_Directions for this task_. The lines below starting at the line containing "Co-ekstrüzyon ısı hortumları (160, 757)" and ending at the line containing "Dynatec Uyumlu Sıcak" are to be repeated exactly, with both ends kept and nothing else added.

_Data to examine_.

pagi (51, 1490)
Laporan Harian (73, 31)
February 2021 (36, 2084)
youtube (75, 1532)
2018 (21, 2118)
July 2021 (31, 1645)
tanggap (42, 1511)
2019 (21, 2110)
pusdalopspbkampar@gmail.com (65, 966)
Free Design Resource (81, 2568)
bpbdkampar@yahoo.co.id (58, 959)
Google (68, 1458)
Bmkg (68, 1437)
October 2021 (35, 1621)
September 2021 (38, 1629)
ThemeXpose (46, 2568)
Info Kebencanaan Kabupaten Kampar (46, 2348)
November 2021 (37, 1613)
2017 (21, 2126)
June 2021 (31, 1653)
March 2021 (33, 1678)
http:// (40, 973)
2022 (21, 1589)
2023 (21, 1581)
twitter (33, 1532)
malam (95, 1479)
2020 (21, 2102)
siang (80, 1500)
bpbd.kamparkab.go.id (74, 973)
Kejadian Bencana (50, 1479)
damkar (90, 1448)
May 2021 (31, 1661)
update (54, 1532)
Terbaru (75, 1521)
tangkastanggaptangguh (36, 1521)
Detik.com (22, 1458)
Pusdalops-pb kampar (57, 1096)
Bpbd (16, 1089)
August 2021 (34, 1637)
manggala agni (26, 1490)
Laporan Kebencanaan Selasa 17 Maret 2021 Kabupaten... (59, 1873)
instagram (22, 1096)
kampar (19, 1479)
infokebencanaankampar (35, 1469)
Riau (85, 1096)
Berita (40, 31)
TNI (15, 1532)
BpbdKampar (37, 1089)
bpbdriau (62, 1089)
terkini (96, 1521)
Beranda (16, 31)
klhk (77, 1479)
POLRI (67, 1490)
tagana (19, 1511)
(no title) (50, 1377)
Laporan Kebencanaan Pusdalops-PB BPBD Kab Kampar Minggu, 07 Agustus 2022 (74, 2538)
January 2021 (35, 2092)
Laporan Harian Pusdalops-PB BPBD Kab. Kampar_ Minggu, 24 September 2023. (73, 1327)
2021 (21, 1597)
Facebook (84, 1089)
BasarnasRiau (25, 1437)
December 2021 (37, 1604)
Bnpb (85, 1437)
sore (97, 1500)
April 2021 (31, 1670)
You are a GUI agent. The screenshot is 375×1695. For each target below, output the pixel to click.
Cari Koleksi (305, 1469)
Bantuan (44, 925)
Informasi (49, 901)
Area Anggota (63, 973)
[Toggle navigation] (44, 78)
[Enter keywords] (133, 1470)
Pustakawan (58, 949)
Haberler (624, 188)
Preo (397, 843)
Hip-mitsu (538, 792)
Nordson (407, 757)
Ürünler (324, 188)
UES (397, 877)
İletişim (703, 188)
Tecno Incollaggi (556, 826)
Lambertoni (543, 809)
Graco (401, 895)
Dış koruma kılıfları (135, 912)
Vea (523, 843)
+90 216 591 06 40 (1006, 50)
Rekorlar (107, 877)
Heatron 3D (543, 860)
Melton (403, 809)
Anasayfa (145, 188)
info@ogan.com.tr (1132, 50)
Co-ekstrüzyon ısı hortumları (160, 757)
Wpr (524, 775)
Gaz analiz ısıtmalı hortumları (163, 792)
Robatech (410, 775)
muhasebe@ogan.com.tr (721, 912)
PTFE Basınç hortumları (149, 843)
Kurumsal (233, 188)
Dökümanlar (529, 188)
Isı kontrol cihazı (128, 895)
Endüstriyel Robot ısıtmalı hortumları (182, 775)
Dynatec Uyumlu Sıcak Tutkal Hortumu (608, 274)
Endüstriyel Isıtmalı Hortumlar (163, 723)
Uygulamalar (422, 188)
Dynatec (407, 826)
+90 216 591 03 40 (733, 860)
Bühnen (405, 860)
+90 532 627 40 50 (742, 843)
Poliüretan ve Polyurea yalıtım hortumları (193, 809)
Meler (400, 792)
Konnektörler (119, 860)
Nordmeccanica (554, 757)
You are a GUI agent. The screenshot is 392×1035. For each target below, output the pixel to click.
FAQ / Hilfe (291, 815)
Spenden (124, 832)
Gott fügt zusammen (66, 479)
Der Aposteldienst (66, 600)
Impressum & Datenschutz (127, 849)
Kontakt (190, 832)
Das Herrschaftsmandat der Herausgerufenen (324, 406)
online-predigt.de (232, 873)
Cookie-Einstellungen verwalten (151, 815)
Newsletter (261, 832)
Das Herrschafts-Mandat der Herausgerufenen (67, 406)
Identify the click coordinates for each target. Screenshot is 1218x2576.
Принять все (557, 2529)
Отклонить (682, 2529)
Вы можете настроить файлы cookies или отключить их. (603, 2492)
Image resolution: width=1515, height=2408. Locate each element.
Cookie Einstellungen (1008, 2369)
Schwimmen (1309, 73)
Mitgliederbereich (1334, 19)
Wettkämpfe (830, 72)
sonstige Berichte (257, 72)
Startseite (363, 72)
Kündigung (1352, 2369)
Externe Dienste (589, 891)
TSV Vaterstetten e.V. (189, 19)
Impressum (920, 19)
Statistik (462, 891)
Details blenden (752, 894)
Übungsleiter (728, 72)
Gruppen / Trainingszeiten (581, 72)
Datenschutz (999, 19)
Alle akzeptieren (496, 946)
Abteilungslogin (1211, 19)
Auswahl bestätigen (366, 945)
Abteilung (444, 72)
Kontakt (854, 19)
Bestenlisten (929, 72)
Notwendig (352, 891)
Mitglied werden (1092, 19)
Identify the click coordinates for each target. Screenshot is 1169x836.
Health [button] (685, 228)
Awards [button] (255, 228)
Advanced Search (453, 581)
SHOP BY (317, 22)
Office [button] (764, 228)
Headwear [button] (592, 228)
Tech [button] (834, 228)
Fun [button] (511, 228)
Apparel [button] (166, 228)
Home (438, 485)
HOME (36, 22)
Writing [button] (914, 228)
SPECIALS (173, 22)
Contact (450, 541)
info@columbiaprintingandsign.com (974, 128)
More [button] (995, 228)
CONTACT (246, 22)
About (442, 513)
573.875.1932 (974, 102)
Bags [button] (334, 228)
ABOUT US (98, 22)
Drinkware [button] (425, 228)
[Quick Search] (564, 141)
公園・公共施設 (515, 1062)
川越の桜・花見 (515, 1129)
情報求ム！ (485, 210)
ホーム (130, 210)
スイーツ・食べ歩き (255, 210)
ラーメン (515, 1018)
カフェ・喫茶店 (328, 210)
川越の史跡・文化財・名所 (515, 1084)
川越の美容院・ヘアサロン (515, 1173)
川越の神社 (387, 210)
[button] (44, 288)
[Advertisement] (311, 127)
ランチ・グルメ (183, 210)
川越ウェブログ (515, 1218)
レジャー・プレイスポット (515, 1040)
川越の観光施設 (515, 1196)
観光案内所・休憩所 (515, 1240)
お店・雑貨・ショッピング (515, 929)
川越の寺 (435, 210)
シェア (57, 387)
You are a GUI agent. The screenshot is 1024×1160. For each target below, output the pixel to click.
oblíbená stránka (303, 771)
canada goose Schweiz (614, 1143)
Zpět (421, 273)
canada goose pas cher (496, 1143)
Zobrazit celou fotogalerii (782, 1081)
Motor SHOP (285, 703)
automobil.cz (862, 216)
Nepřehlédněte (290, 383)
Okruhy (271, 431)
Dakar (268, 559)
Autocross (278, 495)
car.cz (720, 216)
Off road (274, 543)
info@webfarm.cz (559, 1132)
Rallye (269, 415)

_Response to the exercise_.
Co-ekstrüzyon ısı hortumları (160, 757)
Wpr (524, 775)
Gaz analiz ısıtmalı hortumları (163, 792)
Robatech (410, 775)
muhasebe@ogan.com.tr (721, 912)
PTFE Basınç hortumları (149, 843)
Kurumsal (233, 188)
Dökümanlar (529, 188)
Isı kontrol cihazı (128, 895)
Endüstriyel Robot ısıtmalı hortumları (182, 775)
Dynatec Uyumlu Sıcak Tutkal Hortumu (608, 274)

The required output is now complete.